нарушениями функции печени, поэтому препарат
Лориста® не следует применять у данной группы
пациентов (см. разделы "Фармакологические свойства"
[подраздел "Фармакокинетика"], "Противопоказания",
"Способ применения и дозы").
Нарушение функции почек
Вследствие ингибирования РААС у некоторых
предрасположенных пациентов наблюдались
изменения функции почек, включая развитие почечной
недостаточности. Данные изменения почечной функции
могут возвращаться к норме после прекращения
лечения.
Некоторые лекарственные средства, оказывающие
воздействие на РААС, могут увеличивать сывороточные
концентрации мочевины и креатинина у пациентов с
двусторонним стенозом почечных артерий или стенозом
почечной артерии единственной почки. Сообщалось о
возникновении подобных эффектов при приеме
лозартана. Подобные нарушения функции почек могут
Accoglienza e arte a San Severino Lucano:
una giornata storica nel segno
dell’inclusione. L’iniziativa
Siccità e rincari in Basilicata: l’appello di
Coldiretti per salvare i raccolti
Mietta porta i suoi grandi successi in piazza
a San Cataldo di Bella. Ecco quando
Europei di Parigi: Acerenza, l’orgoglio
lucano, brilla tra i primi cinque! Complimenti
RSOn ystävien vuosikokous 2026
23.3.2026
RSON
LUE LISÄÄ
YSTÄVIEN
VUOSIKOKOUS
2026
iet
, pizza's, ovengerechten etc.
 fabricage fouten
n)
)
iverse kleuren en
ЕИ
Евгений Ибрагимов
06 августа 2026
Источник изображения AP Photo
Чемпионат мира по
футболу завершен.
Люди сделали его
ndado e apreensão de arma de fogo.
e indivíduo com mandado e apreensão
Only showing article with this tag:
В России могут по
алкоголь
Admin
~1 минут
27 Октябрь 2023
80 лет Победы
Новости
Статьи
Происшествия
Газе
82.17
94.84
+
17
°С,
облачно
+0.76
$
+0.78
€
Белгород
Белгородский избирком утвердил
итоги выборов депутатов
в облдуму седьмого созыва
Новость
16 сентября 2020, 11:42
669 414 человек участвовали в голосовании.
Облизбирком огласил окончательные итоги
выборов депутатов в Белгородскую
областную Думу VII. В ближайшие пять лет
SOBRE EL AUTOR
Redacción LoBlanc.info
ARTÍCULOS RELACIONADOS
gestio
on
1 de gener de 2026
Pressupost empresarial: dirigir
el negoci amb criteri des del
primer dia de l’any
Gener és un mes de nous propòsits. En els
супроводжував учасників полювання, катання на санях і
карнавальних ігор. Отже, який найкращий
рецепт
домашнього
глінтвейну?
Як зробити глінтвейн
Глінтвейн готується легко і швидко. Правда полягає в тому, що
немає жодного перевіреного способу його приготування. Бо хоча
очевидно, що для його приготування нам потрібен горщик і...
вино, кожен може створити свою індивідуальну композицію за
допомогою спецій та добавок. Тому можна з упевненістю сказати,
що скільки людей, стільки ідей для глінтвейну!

..........

**EXERCISE PROMPT:**
What is needed is an exact copy of the line containing "выборов депутатов в Белгородскую" and each line after it, through the final line of the entries above.

**WRITTEN SOLUTION:**
выборов депутатов в Белгородскую
областную Думу VII. В ближайшие пять лет
SOBRE EL AUTOR
Redacción LoBlanc.info
ARTÍCULOS RELACIONADOS
gestio
on
1 de gener de 2026
Pressupost empresarial: dirigir
el negoci amb criteri des del
primer dia de l’any
Gener és un mes de nous propòsits. En els
супроводжував учасників полювання, катання на санях і
карнавальних ігор. Отже, який найкращий
рецепт
домашнього
глінтвейну?
Як зробити глінтвейн
Глінтвейн готується легко і швидко. Правда полягає в тому, що
немає жодного перевіреного способу його приготування. Бо хоча
очевидно, що для його приготування нам потрібен горщик і...
вино, кожен може створити свою індивідуальну композицію за
допомогою спецій та добавок. Тому можна з упевненістю сказати,
що скільки людей, стільки ідей для глінтвейну!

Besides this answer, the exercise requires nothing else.